As a team of five international students who possess cross-cultural experiences and constantly reflect upon our identities, we were motivated to reveal the similarities and differences across regions through our design, using colors as a medium.
We were tasked to design an interactive public exhibit. Starting from there, we brainstormed project ideas. My artistic nature prompted me to propose designing an interactive exhibit around two major elements of design — colors or typography, while other team members brought ideas related to social media, social labels, regional differences to the table.
We individually looked into current and previous efforts in our topics of interest.
We were then able to narrow down our focus and phrased it as:
How do we design an interactive exhibit, showing the intersection of colors and regions, to let people express their regional identities or explore that of others?
We collectively and creatively mocked up and performed the experience, exploring the context (issue, actors, and relations) to develop new ideas and uses. The initial ideation using experience prototyping was helpful in prompting us to generate proposals for how things could be, especially when there was not yet a shared vision.

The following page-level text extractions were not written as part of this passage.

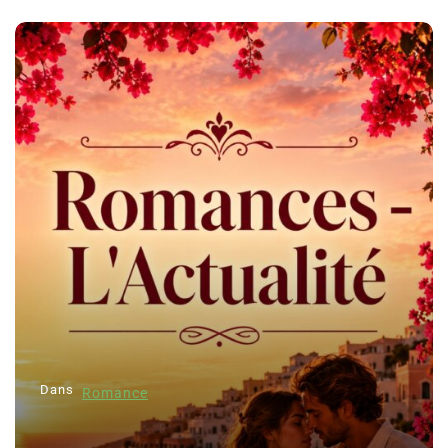
Dans
Romance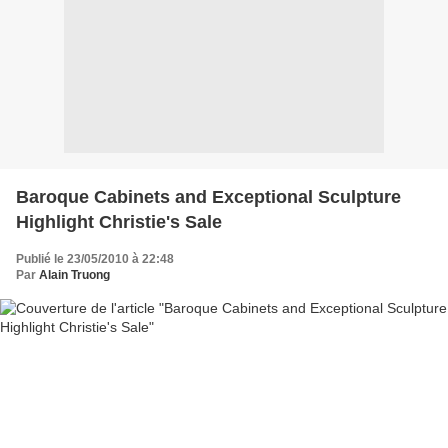
Baroque Cabinets and Exceptional Sculpture
Highlight Christie's Sale
Publié le 23/05/2010 à 22:48
Par
Alain Truong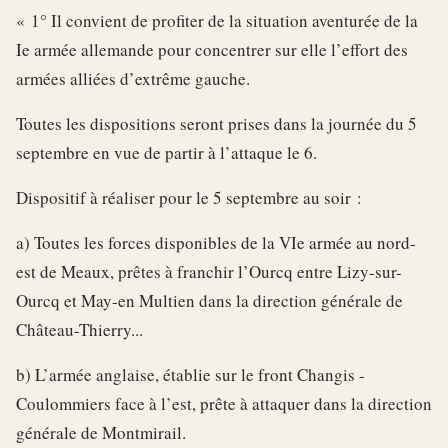
« 1° Il convient de profiter de la situation aventurée de la
Ie armée allemande pour concentrer sur elle l’effort des
armées alliées d’extrême gauche.
Toutes les dispositions seront prises dans la journée du 5
septembre en vue de partir à l’attaque le 6.
Dispositif à réaliser pour le 5 septembre au soir :
a) Toutes les forces disponibles de la VIe armée au nord-
est de Meaux, prêtes à franchir l’Ourcq entre Lizy-sur-
Ourcq et May-en Multien dans la direction générale de
Château-Thierry...
b) L’armée anglaise, établie sur le front Changis -
Coulommiers face à l’est, prête à attaquer dans la direction
générale de Montmirail.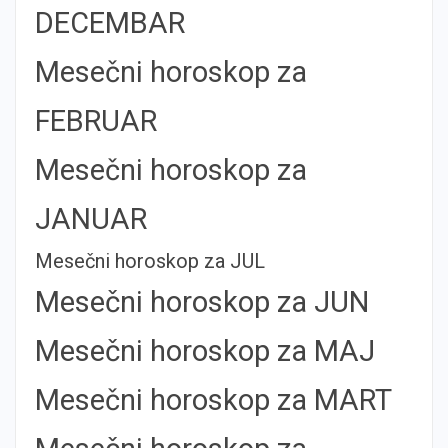
DECEMBAR
Mesečni horoskop za
FEBRUAR
Mesečni horoskop za
JANUAR
Mesečni horoskop za JUL
Mesečni horoskop za JUN
Mesečni horoskop za MAJ
Mesečni horoskop za MART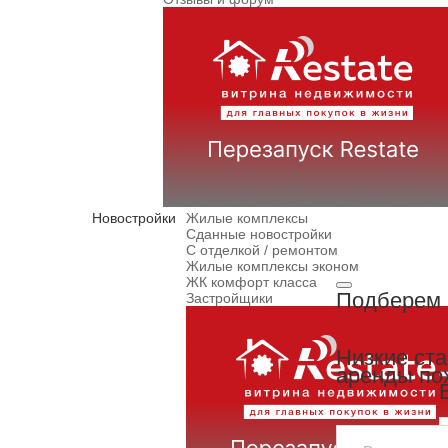
Новостройки
Жилые комплексы
Сданные новостройки
С отделкой / ремонтом
Жилые комплексы эконом
ЖК комфорт класса
Подберем 
Застройщики
Низкие ст
аренды по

Through building a physical performance to communicate our developed ideas with over 15 students, we inspired a discussion on our proposed experience. Bringing the feedback and unanswered question back to our team, our next step was to run a design research sprint to address them.
To approach the design challenge systematically, I took the initiative to design the research — breaking down the design problem statement into three main aspects, writing the research questions that guided our study, and proposing research methodologies.
I determined that a focus group discussion was appropriate for a broad and abstract topic like identities. The semi-structured, small-group discussion format would create a relaxed and comfortable environment for our participants to share their deep-seated attitudes and cultural perspectives.
We also incorporated the cultural probes technique to prompt for visual input in the form of a photograph or a drawing from our participants. We created three activities, one of which was designed based on a common psychological exercises, the lifeline exercise, to let our participants re-work their life stories and reflect upon places that were dear to them.
To find out what made an engaging and memorable exhibit, our team interviewed four subjects. Speaking with David Choberka from the University of Michigan Museum of Art (UMMA) and three frequent museum goers, we collected perspectives from both the exhibit planner and the visitors.
We recruited three subjects who came from different cultural backgrounds and have had rich experiences studying, working, and traveling all over the world. We wanted to see how moving between various regions might have influenced their identities and their perceptions of those regions/cultures. We also observed how they used colors to describe places either visually or verbally. As the moderator, I led the participants to complete the exercises and facilitated the group discussion.
By the end of our research sprint, we held a debrief session to discuss our study and generate insights through affinity diagramming.
We chose high-traffic, international airport, a non-traditional exhibit space, to be our design context. Such airports are the intersection where people from different regions/cultures come and go. We assumed that travelers, those who are flying from/to a different region with their own regional identities, would be drawn to this topic. Also, wait times for international flights tend to be long, which would create opportunities for travelers to take a moment to interact with our design.
As we decided on the context, we developed hypothesized target user groups based on our own observations and international travel experiences.
Grounded on the context and target audience we specified, we identified a few design opportunities in this space. For example, most international airports make free WiFi accessible to travelers; most of them would require users to acknowledge the policy in the mobile browser, followed by an advertisement page. We could use that as an entry point and lead them to interact with the exhibit.